Once in AMT, your marginal tax rate effectively becomes 28% on most income except long-term capital gains and qualified dividends. Consideration should be given to accelerating ordinary income which would normally be taxable at 35% into an AMT year to reduce the tax to 28%.
CAPITAL LOSS CARRYFORWARDS
Planning Tip: Increased volatility in the stock market over the last few years has resulted in many taxpayers having substantial capital loss carryforwards. Capital losses generally can be offset only against capital gains and an additional $3,000 of ordinary income each year. Although no other immediate tax benefit is available, several other planning opportunities exist for those with such carryforwards.
Mutual Fund Distributions - Even if you do not anticipate recognizing capital gains currently, a capital loss carryforward can be used to offset capital gain distributions from mutual funds. Because we have seen improved market performance, many funds will again be making such distributions in December regardless of whether the value of the fund exceeds your cost.
Real Estate - Capital gains on sales of real estate can generally be offset against capital loss carryforwards. This includes rental properties, raw land, vacation homes and principal residences.
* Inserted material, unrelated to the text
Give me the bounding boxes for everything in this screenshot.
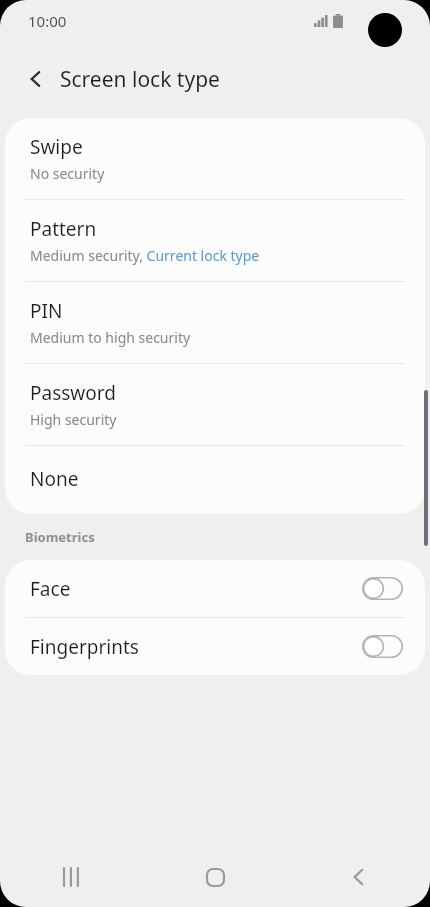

The first $500,000 of capital gain for joint taxpayers ($250,000 single) on the sale of a principal residence is not taxable. Because of the recent run up in real estate values, some sales are exceeding these limits. The excess can be offset against capital losses.
Incentive Stock Options - If you hold stock acquired through exercise of incentive stock options granted by your employer for more than one year, long-term capital gains are recognized on the eventual sale of the stock. Capital loss carryforwards can be offset against these gains and may reduce AMT.
Net Unrealized Appreciation (NUA) in Employer Securities - Employer provided retirement plans, such as 401(k)s, often allow investment in employer stock. If you are in such a plan with low basis employer stock and if you have a capital loss carryforward, consideration should be given to taking a lump-sum distribution from the retirement plan. The cost basis of the stock will generally be taxable at ordinary income rates, but the appreciation in the stock can be offset against the capital loss carryforward when the stock is sold. Not all plans allow such a distribution, so check with your employer before considering such a strategy.
Collectibles - Capital gains on the sale of collectibles such as antiques, gems, stamps, coins and art work continue to be taxed at a maximum rate of 28%. Losses used to offset such gains provide a significantly higher tax benefit than against 15% gains.
EDUCATION EXPENSES
Hope Scholarship Credit
A maximum $1,650 credit (100% of the first $1,100 and 50% of the second $1,100) for qualified higher education expenses continues to be allowed. Only tuition payments for freshman and sophomores in college qualify for this credit. This credit is completely phased out for joint taxpayers with adjusted gross income over $114,000 ($57,000 for single taxpayers) in 2007.
Lifetime Learning Credit
A maximum $2,000 credit (20% of the first $10,000) for qualified higher education expense continues to be allowed. Unlike the Hope Credit, this credit is allowed for all tuition expenses above high school, including undergraduate and graduate tuition as well as course fees paid in a non-degree program such as a night school. This credit is also completely phased out for joint taxpayers with adjusted gross income over $114,000 ($57,000 for single taxpayers) in 2007.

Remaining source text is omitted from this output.